The ASX-listed company, which is pursuing development in the Northern Territory’s Beetaloo Basin, confirmed it updated its investor presentation in consultation with the Australian Securities & Investments Commission.
The scrutiny highlights the growing pressure on gas developers by environmental activists, who are turning to regulatory and legal channels to stall or challenge fossil fuel projects.
Empire raised $28m earlier this year to fund exploration and appraisal activities in the Beetaloo, one of Australia’s most contested energy developments.
Environmental group Market Forces alleged the company misled investors by referencing superseded modelling from the Australian Energy Market Operator, which forecast tightening gas supply. That modelling, while widely adopted, has since been updated showing a less acute shortfall.
Empire chief executive Alex Underwood confirmed the revision, which it believes to be the extent of its remedial obligation.
“Following a complaint from an environmental activist organisation to ASIC, Empire worked proactively with ASIC to amend one slide in the presentation with updated information,” said Mr Underwood.
“That slide clearly shows that Australia, Asia and the world need new gas supply. We consider the matter to be closed.”
Market Forces’ policy analyst Morgan Pickett seized on the update as an admission of fault.

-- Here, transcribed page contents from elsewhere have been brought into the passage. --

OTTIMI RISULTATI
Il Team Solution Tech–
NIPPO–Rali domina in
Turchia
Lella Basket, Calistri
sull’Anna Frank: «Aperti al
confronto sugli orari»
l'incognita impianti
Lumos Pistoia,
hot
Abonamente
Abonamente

“Empire Energy has made an extraordinary admission that it used outdated industry forecasts overstating gas demand to sell the viability of its Beetaloo fracking plans to raise capital from investors,” said Mr Pickett.

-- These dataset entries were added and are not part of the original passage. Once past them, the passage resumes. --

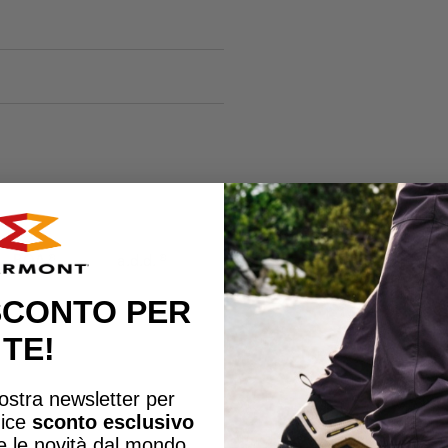
BOA ®
a.d.d. ®
 SCONTO PER
TE!
 nostra newsletter per
dice
sconto esclusivo
te le novità dal mondo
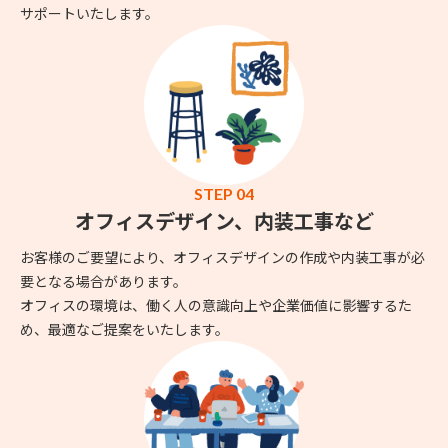
サポートいたします。
STEP 04
オフィスデザイン、内装工事など
お客様のご要望により、オフィスデザインの作成や内装工事が必
要となる場合があります。
オフィスの環境は、働く人の意識向上や企業価値に影響するた
め、最適なご提案をいたします。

“Let’s make no mistake — Empire Energy’s plans are aligned with dangerous levels of global warming and risk serious impacts for health and groundwater in the Northern Territory.”

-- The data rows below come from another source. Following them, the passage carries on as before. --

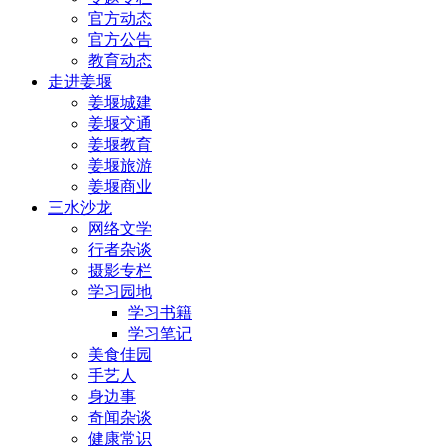
官方动态
官方公告
教育动态
走进姜堰
姜堰城建
姜堰交通
姜堰教育
姜堰旅游
姜堰商业
三水沙龙
网络文学
行者杂谈
摄影专栏
学习园地
学习书籍
学习笔记
美食佳园
手艺人
身边事
奇闻杂谈
健康常识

Market Forces argues the incident raises broader concerns about corporate transparency in the fossil fuel sector, particularly as companies seek capital for long-term gas projects amid uncertain policy and market conditions.
Despite opposition from activist groups, the Beetaloo development enjoys firm backing from the Northern Territory government, which views it as a potential source of economic and energy security. That contrasts with other contentious projects, such as Santos’s Narrabri gas field in New South Wales, which has attracted only lukewarm support from the state Labor government.
Legal and regulatory pressure is targeting all aspects of Australia’s gas sector. High-profile projects such as Santos’s $5.4bn Barossa LNG development have faced delays and cost blowouts due to climate litigation.
Industry groups are now pushing for legal reforms to limit the scope of court challenges against approved fossil fuel projects, warning that frequent litigation risks delaying vital energy developments and undermining investor confidence.